- _Task objective_: The full set of lines below has to be written out again exactly.

Records from a dataset:
----
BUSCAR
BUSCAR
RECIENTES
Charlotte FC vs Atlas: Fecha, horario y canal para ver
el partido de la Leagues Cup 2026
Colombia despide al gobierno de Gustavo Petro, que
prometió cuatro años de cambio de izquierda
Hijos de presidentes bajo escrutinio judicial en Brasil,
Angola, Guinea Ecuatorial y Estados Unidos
----
- _Task solution_:
BUSCAR
BUSCAR
RECIENTES
Charlotte FC vs Atlas: Fecha, horario y canal para ver
el partido de la Leagues Cup 2026
Colombia despide al gobierno de Gustavo Petro, que
prometió cuatro años de cambio de izquierda
Hijos de presidentes bajo escrutinio judicial en Brasil,
Angola, Guinea Ecuatorial y Estados Unidos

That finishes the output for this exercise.